Wine, better to consume than produce

By Bill Colvard -
Bill Colvard News Reporter -

Preparing to cover the Sixth-Annual Southeastern United Grape and Wine Symposium at Surry Community College on Wednesday, I read the press release announcing the event, and thought, “Wow, they’ve managed to suck all the fun out of wine.” I wouldn’t have thought that possible.

“Correctly Blending Pesticides and Worker Protection Standard Changes” and “Technical Blending,” along with all of the other equally compelling topics to be discussed that day, did not sound all that, well, compelling.

And I love wine. I love it a lot. Sometimes, the promise of a glass of merlot at the end of the day is the only thing that gets me through that day.

And it’s not that I don’t know a lot about my beverage of choice. I’ve watched “A Good Year” at least a dozen times and I don’t even like Russell Crowe. And I’ve probably spent more time watching “Sideways” than it took to film it.

Drinking wine the whole time, of course. But I still can’t work up much enthusiasm for “Correctly Blending Pesticides and Worker Protection Standard Changes.”

Of course, the symposium was designed for people who produce wine, not for those who consume it.

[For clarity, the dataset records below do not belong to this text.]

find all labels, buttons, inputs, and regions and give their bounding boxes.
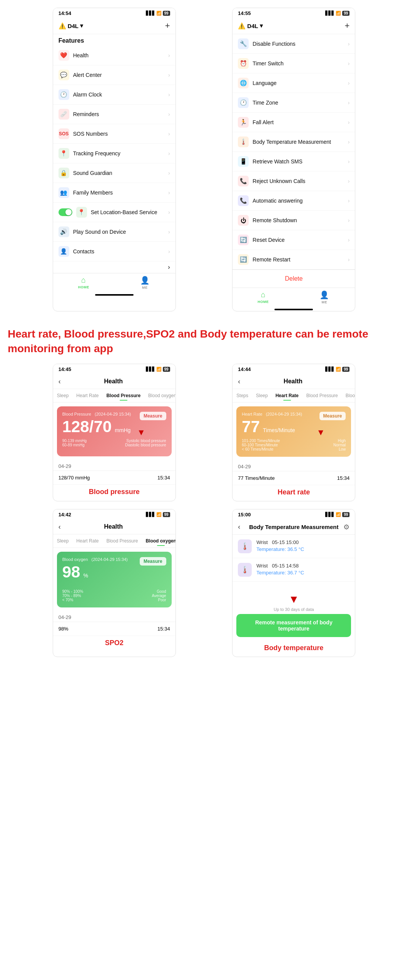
menu-item-disable[interactable]: 🔧 Disable Functions ›: [232, 34, 355, 54]
wifi-icon: 📶: [336, 11, 341, 16]
menu-item-auto-answer[interactable]: 📞 Automatic answering ›: [232, 191, 355, 211]
menu-item-reset[interactable]: 🔄 Reset Device ›: [232, 230, 355, 250]
family-label: Family Members: [73, 190, 168, 196]
reject-calls-icon: 📞: [238, 176, 249, 186]
menu-item-language[interactable]: 🌐 Language ›: [232, 73, 355, 93]
hr-range-row-1: 101-200 Times/Minute High: [242, 439, 346, 443]
menu-item-contacts[interactable]: 👤 Contacts ›: [53, 242, 176, 261]
back-button[interactable]: ‹: [238, 378, 240, 386]
bp-time: 14:45: [59, 366, 71, 372]
family-icon: 👥: [59, 187, 69, 198]
bp-history-item: 128/70 mmHg 15:34: [53, 471, 176, 485]
hr-range-label-1: High: [338, 439, 346, 443]
menu-item-alert[interactable]: 💬 Alert Center ›: [53, 65, 176, 85]
left-brand[interactable]: ⚠️ D4L ▾: [59, 22, 83, 30]
tab-steps[interactable]: Steps: [232, 391, 252, 401]
spo2-status-icons: ▋▋▋ 📶 99: [146, 512, 170, 517]
down-arrow-icon: ▼: [317, 428, 325, 438]
bp-history-time: 15:34: [157, 475, 170, 481]
tab-heartrate[interactable]: Heart Rate: [72, 536, 102, 546]
tab-heartrate[interactable]: Heart Rate: [72, 391, 102, 401]
menu-item-timezone[interactable]: 🕐 Time Zone ›: [232, 93, 355, 113]
chevron-icon: ›: [168, 131, 170, 137]
spo2-ranges: 90% - 100% Good 70% - 89% Average < 70% …: [62, 589, 166, 602]
tab-sleep[interactable]: Sleep: [53, 536, 73, 546]
chevron-icon: ›: [348, 256, 350, 263]
delete-button[interactable]: Delete: [232, 270, 355, 288]
tab-bloodpressure[interactable]: Blood Pressure: [102, 536, 142, 546]
tab-blood-o[interactable]: Blood o: [342, 391, 355, 401]
right-brand[interactable]: ⚠️ D4L ▾: [238, 22, 263, 30]
banner-text: Heart rate, Blood pressure,SPO2 and Body…: [8, 327, 400, 356]
spo2-range-label-2: Average: [152, 594, 166, 598]
hr-measure-button[interactable]: Measure: [319, 412, 346, 420]
remote-measure-button[interactable]: Remote measurement of body temperature: [236, 614, 351, 637]
tab-bloodoxygen[interactable]: Blood oxygen: [142, 536, 175, 546]
remote-restart-icon: 🔄: [238, 254, 249, 265]
gear-icon[interactable]: ⚙: [343, 523, 349, 531]
menu-item-sms[interactable]: 📱 Retrieve Watch SMS ›: [232, 152, 355, 171]
menu-item-fall[interactable]: 🏃 Fall Alert ›: [232, 113, 355, 132]
battery-badge: 99: [342, 512, 349, 517]
bp-status-bar: 14:45 ▋▋▋ 📶 99: [53, 364, 176, 374]
menu-item-timer[interactable]: ⏰ Timer Switch ›: [232, 54, 355, 73]
up-to-text: Up to 30 days of data: [236, 607, 351, 612]
back-button[interactable]: ‹: [59, 523, 61, 531]
tab-sleep[interactable]: Sleep: [252, 391, 272, 401]
add-button[interactable]: +: [344, 21, 349, 31]
hr-history-time: 15:34: [337, 475, 350, 481]
hr-history-date: 04-29: [232, 461, 355, 471]
back-button[interactable]: ‹: [238, 523, 240, 531]
spo2-measure-button[interactable]: Measure: [140, 557, 166, 566]
tab-bloodoxygen[interactable]: Blood oxygen: [144, 391, 176, 401]
menu-item-tracking[interactable]: 📍 Tracking Frequency ›: [53, 144, 176, 163]
tab-sleep[interactable]: Sleep: [53, 391, 73, 401]
menu-item-bodytemp[interactable]: 🌡️ Body Temperature Measurement ›: [232, 132, 355, 152]
location-toggle[interactable]: [59, 208, 72, 216]
menu-item-remote-restart[interactable]: 🔄 Remote Restart ›: [232, 250, 355, 270]
left-status-icons: ▋▋▋ 📶 99: [146, 11, 170, 16]
menu-item-sos[interactable]: SOS SOS Numbers ›: [53, 124, 176, 144]
battery-badge: 99: [163, 367, 170, 372]
menu-item-remote-shutdown[interactable]: ⏻ Remote Shutdown ›: [232, 211, 355, 230]
back-button[interactable]: ‹: [59, 378, 61, 386]
tab-bloodpressure[interactable]: Blood Pressure: [303, 391, 342, 401]
spo2-range-2: 70% - 89%: [62, 594, 81, 598]
home-indicator: [95, 294, 134, 296]
temp-value-2: Temperature: 36.7 °C: [256, 570, 304, 576]
nav-me[interactable]: 👤 ME: [114, 276, 176, 290]
chevron-icon: ›: [168, 170, 170, 176]
bp-range-label-2: Diastolic blood pressure: [125, 443, 166, 447]
menu-item-play-sound[interactable]: 🔊 Play Sound on Device ›: [53, 222, 176, 242]
spo2-history-value: 98%: [59, 626, 69, 632]
hr-range-2: 60-100 Times/Minute: [242, 443, 278, 447]
right-bottom-nav: ⌂ HOME 👤 ME: [232, 288, 355, 307]
menu-item-family[interactable]: 👥 Family Members ›: [53, 183, 176, 203]
spo2-range-row-3: < 70% Poor: [62, 598, 166, 602]
menu-item-alarm[interactable]: 🕐 Alarm Clock ›: [53, 85, 176, 105]
menu-item-reminders[interactable]: 🩹 Reminders ›: [53, 105, 176, 124]
temp-location-2: Wrist 05-15 14:58: [256, 563, 304, 569]
menu-item-location[interactable]: 📍 Set Location-Based Service ›: [53, 203, 176, 222]
tab-heartrate[interactable]: Heart Rate: [272, 391, 303, 401]
battery-badge: 99: [342, 11, 349, 16]
dropdown-icon: ▾: [80, 22, 83, 29]
play-sound-icon: 🔊: [59, 226, 69, 237]
nav-home[interactable]: ⌂ HOME: [53, 276, 114, 290]
tab-bloodpressure[interactable]: Blood Pressure: [102, 391, 144, 401]
menu-item-sound-guardian[interactable]: 🔒 Sound Guardian ›: [53, 163, 176, 183]
menu-item-reject-calls[interactable]: 📞 Reject Unknown Calls ›: [232, 171, 355, 191]
reminders-label: Reminders: [73, 111, 168, 117]
temp-section-label: Body temperature: [232, 641, 355, 657]
temp-value-1: Temperature: 36.5 °C: [256, 546, 304, 552]
bp-value: 128/70: [62, 419, 112, 435]
signal-icon: ▋▋▋: [146, 367, 155, 372]
menu-item-health[interactable]: ❤️ Health ›: [53, 46, 176, 65]
add-button[interactable]: +: [165, 21, 170, 31]
alarm-icon: 🕐: [59, 89, 69, 100]
signal-icon: ▋▋▋: [325, 367, 334, 372]
signal-icon: ▋▋▋: [325, 11, 334, 16]
nav-home[interactable]: ⌂ HOME: [232, 290, 294, 304]
nav-me[interactable]: 👤 ME: [294, 290, 355, 304]
bp-measure-button[interactable]: Measure: [140, 412, 166, 420]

But a part of the allure of wine is the romance of it. There are vineyards and chateaux and estates and grand crus and lots of other stuff that I would understand better if I hadn’t been drinking so much wine while watching “A Good Year” and “Sideways.”

And part of that romance is the silky smooth, easy-down-the-gullet, floral top noted fantasy of one day being able to produce this nectar of the gods oneself. Preferably on an estate, and even more preferably, an estate with a chateau.

But the threat of having to concern myself with “Correctly Blending Pesticides and Worker Protection Standard Changes” has squashed that fantasy forever.

I’m just going to have to face the fact that I’m never going to get past the basics.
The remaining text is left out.